Fecal contamination of water bodies is a widespread problem throughout the world. The United States Environmental Protection Agency (EPA) reported about 21,000 water bodies in the United States are contaminated with feces from both animal and human sources (EPA, 2001).
This study aimed to find unique fingerprints among different animal species to use for source identification and calculating the Total Maximum Daily Load (TMDL) for a body of water. Two methods were used (DGGE and CE-SSCP) to separate the bacterial species contained in the fecal samples collected from different animal species including cow, pig, chicken, chicken litter, deer, goose and horse.
Comparing the DGGE band patterns by location using Idrisi software revealed unique bacteria for the animal species from Arkansas and Tennessee. Comparing the DGGE band patterns using the Dice Similarity Coefficient showed very large difference between the bacterial species with regard to their band patterns (>90% similarity level). This revealed high % of difference between the animal species indicate that there is chance to established fingerprints out of this study using DGGE. In addition, similar species comparison showed some similarity but also showed uniqueness for each species. This finding might indicate the weakness of choosing the total fecal bacteria to establish the fingerprints instead of selecting one bacterium indicator instead.
This study used CE-SSCP method in addition to DGGE to evaluate the discriminatory power for differentiating between the bacterial species.
The CE-SSCP did not reveal the number of peaks expected and calculated from the DGGE band patterns (#of bands ×2). Many factors are suggested to be responsible for such result including polymer type and concentration (viscosity), the preferential PCR amplification (DNA concentration), and co-migration (two conformers). In addition, the Electropherogram of the samples did not show well separated peaks suggesting that maybe that was due to polymer type and concentration used (3.5% PDMA) and also because of the instrument limitations better polymer type (LPA) could not be injected in higher concentrations (>3.5%). To prove the importance of using higher polymer concentration, 4.5% PDMA was used to separate the pig sample in particular and it showed improvement in terms of increasing the number of peaks suggesting that more viscous polymer is required for better separation.
In order to resolve the lower number of peaks resulted from the CE-SSCP, the Electropherograms generated for each animal species were regenerated in the "PeakFit" (V. 4.12) program to reveal the hidden peaks. All of the Electropherograms were overlapped and compared and regardless the lower number of peaks, the CE-SSCP revealed unique fingerprints for the horse and for chicken litter samples that DGGE did not. This finding indicates that both CE-SSCP and DGGE methods are using different baths to differentiate between the bacterial species and/or other factors associated with DGGE process might contributed to this including denaturing gradient concentration, PCR bias and co-migration.
However, the findings using Dice Similarity Coefficient indicated that the present study has potential for bacterial fingerprints to be established using DGGE. These bacterial fingerprints were suppose to help with TMDL calculations.

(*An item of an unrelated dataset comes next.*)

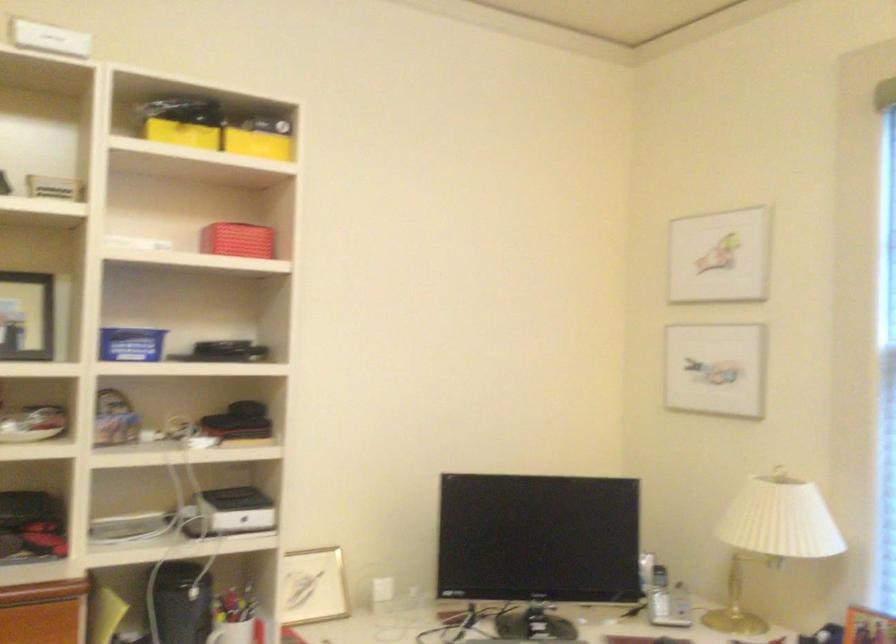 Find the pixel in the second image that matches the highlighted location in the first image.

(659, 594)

Therefore, this study proposed two methods for allocating the bacterial loads among the different animal species which are Luminex beads and Microarrays. The principle for these two methods depends on quantifying the intensity of DNA from the bacterial fingerprints by measuring the hybridization intensity between the target DNA and its correspondent probe. The bead color in the Luminex beads method and the different slide spots (different probes) on the Microarray methods can tell from what source the bacterial fingerprint DNA came from. So, The Luminex beads and Microarrays methods are not only used to identify the source of fecal contamination but also allocate the bacterial loads among the different sources.

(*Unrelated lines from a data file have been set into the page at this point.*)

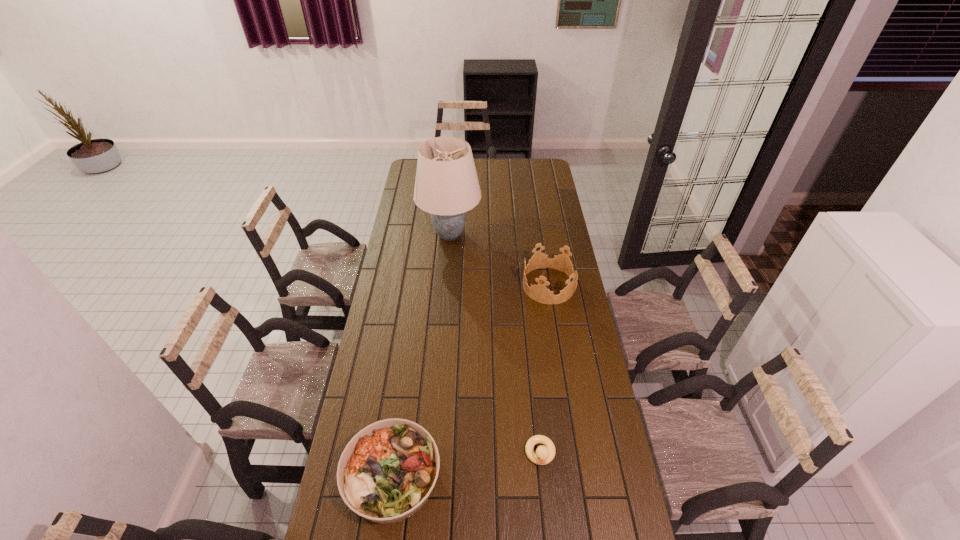 At what (x,y) coordinates should I click in order to perform the action: click on the farthest object. Please return your answer as a coordinate pair (x, y). The image size is (960, 540). Looking at the image, I should click on (446, 186).

Locate an element on the screen. This screenshot has width=960, height=540. lampshade is located at coordinates (446, 186).

Where is `tiara`? The height and width of the screenshot is (540, 960). tiara is located at coordinates (539, 292).

This screenshot has height=540, width=960. What are the coordinates of `the second farthest object` in the screenshot? It's located at (539, 292).

You are a GUI agent. You are given a task and a screenshot of the screen. Output one action in this format:
    pyautogui.click(x=<x>, y=<y>)
    Task: Click on the salad plate
    The image size is (960, 540).
    Given the screenshot: What is the action you would take?
    pyautogui.click(x=386, y=473)

The height and width of the screenshot is (540, 960). Find the location of `the shortest object`. the shortest object is located at coordinates (545, 454).

This screenshot has width=960, height=540. Find the location of `free point located 0.270m on the right of the farthest object`. free point located 0.270m on the right of the farthest object is located at coordinates (535, 235).

Where is `free space located on the front-facing side of the second tallest object`? This screenshot has width=960, height=540. free space located on the front-facing side of the second tallest object is located at coordinates (434, 285).

Locate an element on the screen. free space located 0.240m on the front-facing side of the second tallest object is located at coordinates (468, 285).

At what (x,y) coordinates should I click in order to perform the action: click on vacant space located 0.110m on the front-facing side of the second tallest object. Please return your answer as a coordinate pair (x, y). Image resolution: width=960 pixels, height=540 pixels. Looking at the image, I should click on (497, 285).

Results of BST analysis, combined with the output of simulation models, could give considerable scientific justification to TMDL allocation scenarios and implementation plans for water bodies contaminated by fecal bacteria.

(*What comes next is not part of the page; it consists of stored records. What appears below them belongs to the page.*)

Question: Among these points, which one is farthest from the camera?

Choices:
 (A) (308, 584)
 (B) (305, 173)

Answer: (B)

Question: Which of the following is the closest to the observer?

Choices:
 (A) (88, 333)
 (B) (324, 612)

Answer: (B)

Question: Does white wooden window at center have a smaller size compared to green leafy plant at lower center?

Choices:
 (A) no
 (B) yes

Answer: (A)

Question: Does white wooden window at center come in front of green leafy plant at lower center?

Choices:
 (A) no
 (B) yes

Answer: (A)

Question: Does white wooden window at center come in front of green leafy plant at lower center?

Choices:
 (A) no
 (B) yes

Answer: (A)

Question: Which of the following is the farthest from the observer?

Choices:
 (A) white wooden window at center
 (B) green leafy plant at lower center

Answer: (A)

On the other hand, this study relies on the bacterial content of the animal feces. Depending on the fact that two animals of the same species do not have the same genetic profile for their bacteria even if they are living under similar conditions and consuming the same diet. This means that each individual of one animal species has to be included in the source tracking study which is not possible. This makes the initiation of the watershed model hard and complicated. (Abstract shortened by UMI.)